GPU vs. CPU¶
How does CPU differ from GPU (in terms of training ML models)?
Think about CPUs as a 4-lane highway with trucks delivering the computation, and GPUs as a 100-lane highway with little shopping carts. GPUs are great at parallelism, but only for less complex tasks.
Deep learning, specifically, benefits from that since it's mainly batches of matrix multiplication, and these can be parallelized very easily. So training a neural network in a GPU can be 10x faster than on a CPU. But other models don't get that benefit at all.
Thank you! This makes a lot more sense now.
Wait, I've got a deep analogy coming!
Let’s say that I am in a very large library, and my goal is to count all of the books.
There’s a librarian. That librarian is super smart and knowledgeable about where books are, how they’re organized, how the library works, and all that. The librarian is the boss! The librarian is perfectly capable of counting the books on their own and they’ll probably be very good and organized about it.
But what if there was a big team of people who could count the books with the librarian? We don’t need these people to be library experts — it’s not like you have to be a librarian to count books — we just need people who can count accurately.
- If you have 3 people who count books, that speeds up your counting.
- If you have 10 people who count books, your counting gets even faster.
- If you have 100 people who count books… that’s awesome!
A CPU is like a librarian.
- Just like you need a librarian running a library, you need a CPU. A CPU can basically do any jobs that you need done.
- Just like a librarian could count all of the books on their own, a CPU can do math things like building machine learning models.

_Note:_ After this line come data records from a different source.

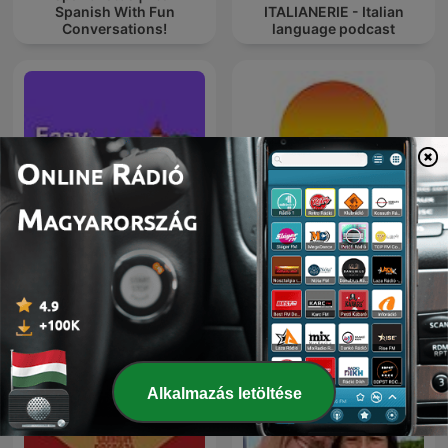
Spanish With Fun
ITALIANERIE - Italian
Conversations!
language podcast
Easy English Stories -
English Listening &
Mindenségit!
Vocabulary
Alkalmazás letöltése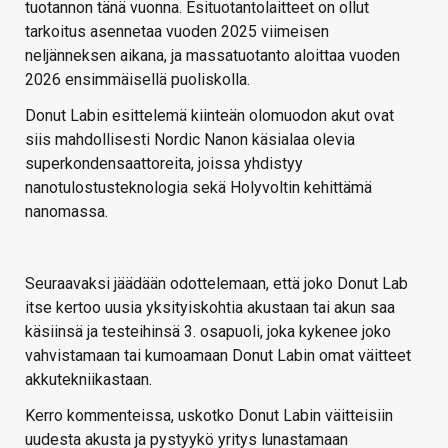
tuotannon tänä vuonna. Esituotantolaitteet on ollut
tarkoitus asennetaa vuoden 2025 viimeisen
neljänneksen aikana, ja massatuotanto aloittaa vuoden
2026 ensimmäisellä puoliskolla.
Donut Labin esittelemä kiinteän olomuodon akut ovat
siis mahdollisesti Nordic Nanon käsialaa olevia
superkondensaattoreita, joissa yhdistyy
nanotulostusteknologia sekä Holyvoltin kehittämä
nanomassa.
Seuraavaksi jäädään odottelemaan, että joko Donut Lab
itse kertoo uusia yksityiskohtia akustaan tai akun saa
käsiinsä ja testeihinsä 3. osapuoli, joka kykenee joko
vahvistamaan tai kumoamaan Donut Labin omat väitteet
akkutekniikastaan.
Kerro kommenteissa, uskotko Donut Labin väitteisiin
uudesta akusta ja pystyykö yritys lunastamaan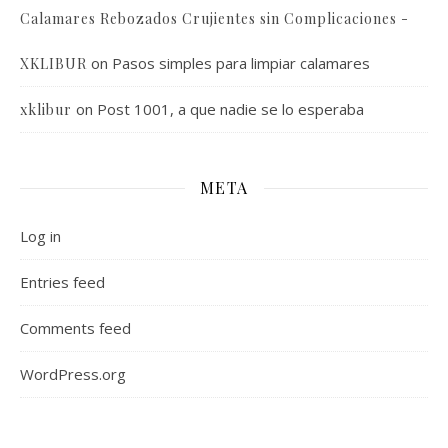
Calamares Rebozados Crujientes sin Complicaciones -
on
Pasos simples para limpiar calamares
XKLIBUR
on
Post 1001, a que nadie se lo esperaba
xklibur
META
Log in
Entries feed
Comments feed
WordPress.org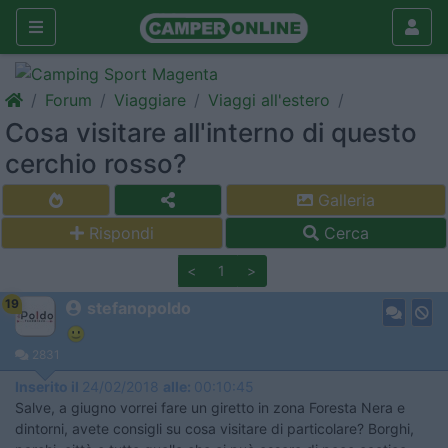
Forum
Viaggiare
Viaggi all'estero
Cosa visitare all'interno di questo
cerchio rosso?
Galleria
Rispondi
Cerca
<
1
>
19
stefanopoldo
2831
Inserito il
24/02/2018
alle:
00:10:45
Salve, a giugno vorrei fare un giretto in zona Foresta Nera e
dintorni, avete consigli su cosa visitare di particolare? Borghi,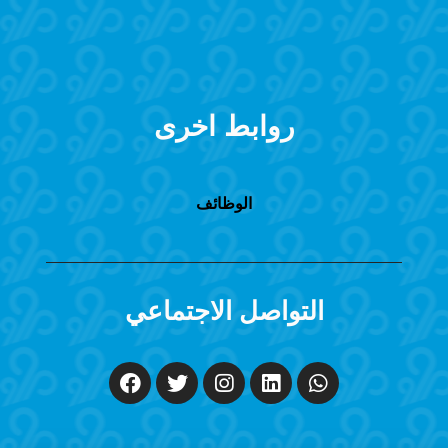
روابط اخرى
الوظائف
التواصل الاجتماعي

A GPU is like a team of people counting books.
- Just like counting books is something that can be done by many people without specific library expertise, a GPU makes it much easier to take a job, split it among many different units, and do math things like building machine learning models.
A GPU can usually accomplish certain tasks much faster than a CPU can.
- If you’re part of a team of people who are counting books, maybe the librarian assigns every person a shelf. You count the books on your shelf. At the exact same time, everyone else counts the books on their shelves. Then you all come together, add up your books, and get the total number of books in the library.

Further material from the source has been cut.